Colmes continued. “Yes, and thanks for administering the antidote. You are wondering where I got it.” He smiled just a little with smug satisfaction.

“Not only that, but why you knew ahead of time that you would need it,” I said.

He smiled yet again, superior and much pleased with himself. “I will leave it to your fierce intellect to deduce that for yourself.”

I stepped back. Annoyed of course. I had just saved his life and he was already treating me like some pathetic student. But then he tugged lightly on my sleeve. “You got lots of photos, I hope, especially of the snake biting me. But of everything.”

“Indeed I did. All of it.” I replied, though it was half a lie. I may have missed the snake biting him. It all happened so quickly.

In the meantime, the Provost had induced her congregation of students to quiet down and they sat cross-legged on the floor looking down, pondering the significance of this incredible dem­onstration of God’s presence. Colmes approached her.

“And now a minute of silent prayer, after which we will sing a calm hymn, that we sing at the end of every meeting,” announced the Provost as she looked over at the naturist-come-pianist at her keyboard, who nodded her assent.

The Provost approached Colmes warily. “So now, what is it you want, Mister Colmes?” she asked with a touch of bellig­erence, though nervously awaiting what she knew was to be his coup de grâce.
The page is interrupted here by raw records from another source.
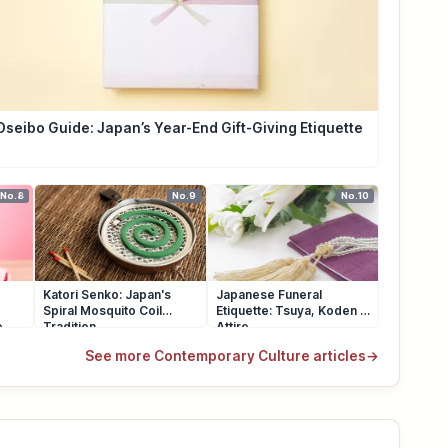
Oseibo Guide: Japan’s Year-End Gift-Giving Etiquette
No.8
No.9
No.10
Katori Senko: Japan's
Japanese Funeral
Spiral Mosquito Coil
Etiquette: Tsuya, Koden &
e
Tradition
Attire
See more Contemporary Culture articles
→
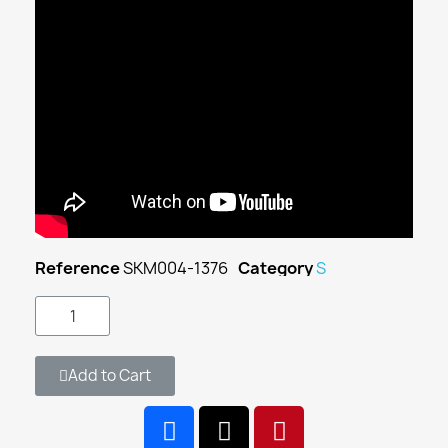
Reference
SKM004-1376
Category
S
Add to Cart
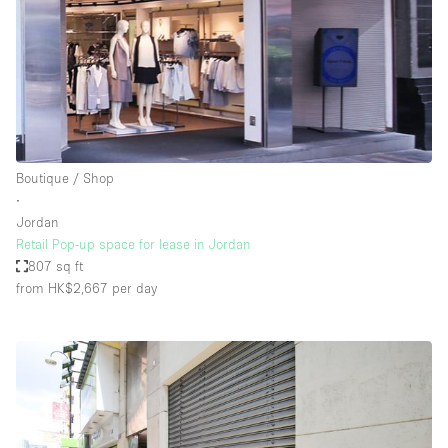
Boutique / Shop
∙
Jordan
Retail Pop-up space for lease in Jordan
807 sq ft
from HK$2,667
per day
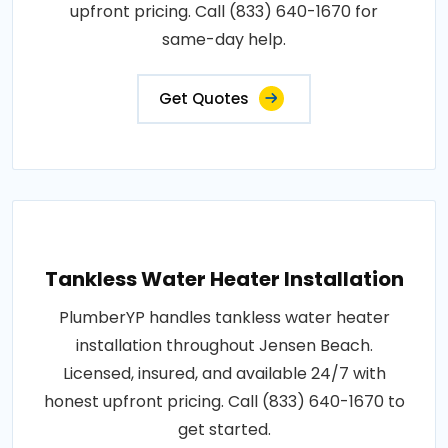
upfront pricing. Call (833) 640-1670 for
same-day help.
Get Quotes
Tankless Water Heater Installation
PlumberYP handles tankless water heater
installation throughout Jensen Beach.
Licensed, insured, and available 24/7 with
honest upfront pricing. Call (833) 640-1670 to
get started.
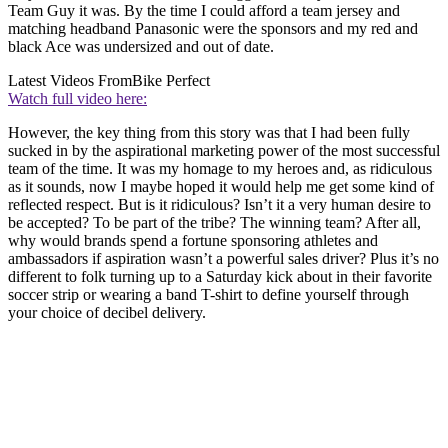
Team Guy it was. By the time I could afford a team jersey and
matching headband Panasonic were the sponsors and my red and
black Ace was undersized and out of date.
Latest Videos From
Bike Perfect
Watch full video here:
However, the key thing from this story was that I had been fully
sucked in by the aspirational marketing power of the most successful
team of the time. It was my homage to my heroes and, as ridiculous
as it sounds, now I maybe hoped it would help me get some kind of
reflected respect. But is it ridiculous? Isn’t it a very human desire to
be accepted? To be part of the tribe? The winning team? After all,
why would brands spend a fortune sponsoring athletes and
ambassadors if aspiration wasn’t a powerful sales driver? Plus it’s no
different to folk turning up to a Saturday kick about in their favorite
soccer strip or wearing a band T-shirt to define yourself through
your choice of decibel delivery.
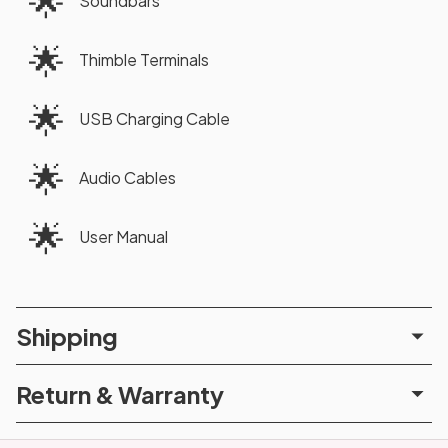
🌟
Soundbars
🌟
Thimble Terminals
🌟
USB Charging Cable
🌟
Audio Cables
🌟
User Manual
Shipping
Return & Warranty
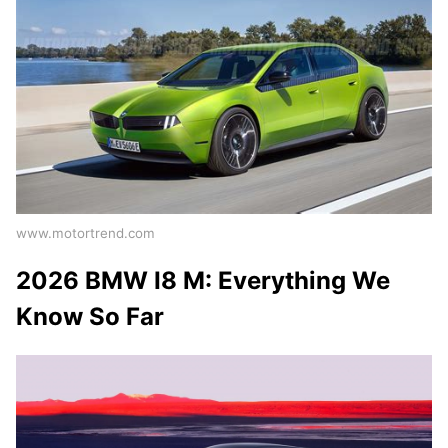
www.motortrend.com
2026 BMW I8 M: Everything We
Know So Far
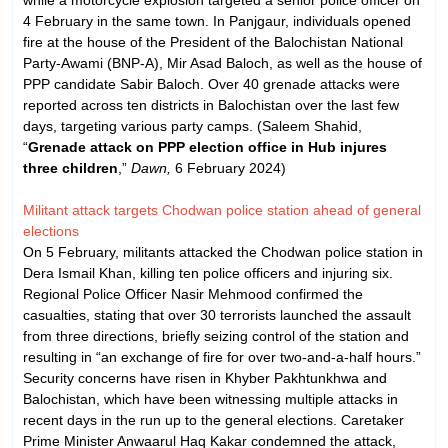
4 February in the same town. In Panjgaur, individuals opened
fire at the house of the President of the Balochistan National
Party-Awami (BNP-A), Mir Asad Baloch, as well as the house of
PPP candidate Sabir Baloch. Over 40 grenade attacks were
reported across ten districts in Balochistan over the last few
days, targeting various party camps. (Saleem Shahid,
“
Grenade attack on PPP election office in Hub injures
three children
,”
Dawn,
6 February 2024)
Militant attack targets Chodwan police station ahead of general
elections
On 5 February, militants attacked the Chodwan police station in
Dera Ismail Khan, killing ten police officers and injuring six.
Regional Police Officer Nasir Mehmood confirmed the
casualties, stating that over 30 terrorists launched the assault
from three directions, briefly seizing control of the station and
resulting in “an exchange of fire for over two-and-a-half hours.”
Security concerns have risen in Khyber Pakhtunkhwa and
Balochistan, which have been witnessing multiple attacks in
recent days in the run up to the general elections. Caretaker
Prime Minister Anwaarul Haq Kakar condemned the attack,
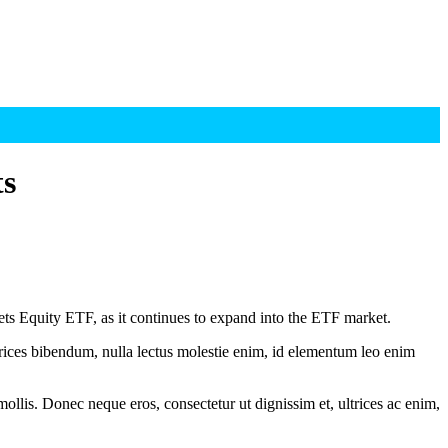
ts
Equity ETF, as it continues to expand into the ETF market.
ltrices bibendum, nulla lectus molestie enim, id elementum leo enim
mollis. Donec neque eros, consectetur ut dignissim et, ultrices ac enim,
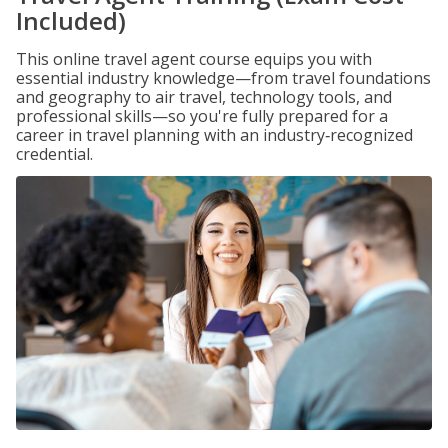
Included)
This online travel agent course equips you with
essential industry knowledge—from travel foundations
and geography to air travel, technology tools, and
professional skills—so you're fully prepared for a
career in travel planning with an industry‑recognized
credential.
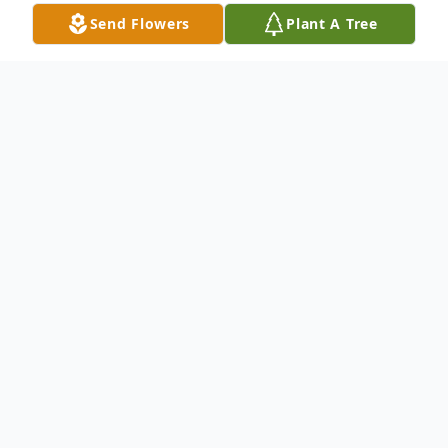
Send Flowers
Plant A Tree
Obituary
th
On April 5
our beloved John Donnelly
passed away at home surrounded by
family. Services will be held at the Dayton
th
High School Gym on April 16
at 11:00 am
with Pastor Greg Brownell officiating.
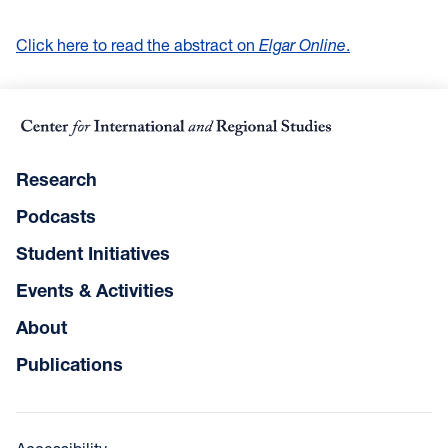
Click here to read the abstract on
Elgar Online
.
Research
Podcasts
Student Initiatives
Events & Activities
About
Publications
Colmes stood up as straight as he could, still a little weak at the knees. He turned first to me. “The camera, Hobson, please.”

I fumbled in my pockets and finally produced it.

“The evidence is on this camera. Including my death, caused by your careless and foolish snake worshipping…”

The Provost interrupted. “We don’t worship snakes, Mr. Colmes, we simply dance with them. In these troubled times, ruled by Marxist driven student protest, how else could I attract so many students to get close to Jesus Christ?”

“I need not enter into such a silly debate with you. The fact is that you almost killed me, and that you risk the lives of our students every time you meet, which I assume is every week. Your job is on the line, Madam Provost.”

“What is it you want, Mister Colmes?” snarled the Provost.

“You know what I want. Leave the School of Criminal Justice alone. Cease and desist. If you do not. You will go down with it.” He waved the camera in the air. “I have all the evidence I need.”

The Provost’s mouth, a small one at that, contorted into an awful look of a mixture of fear and disdain. For a moment I thought she was going to burst out into tears. But instead, she nodded a silent assent to Colmes, then turned to the pianist and cried in a shaky voice, “Our closing hymn, please.”

The keyboard sprang to life, tuned to a sweet melodic cadence and the worshipers sang along:

“All things bright and beautiful,

all creatures great and small,

all things wise and wonderful:

the Lord God made them all.”

I am not one hundred percent sure, but I would swear that I saw Colmes’s lips moving, singing along with the congregation, as we quietly walked past them and out the rickety front door.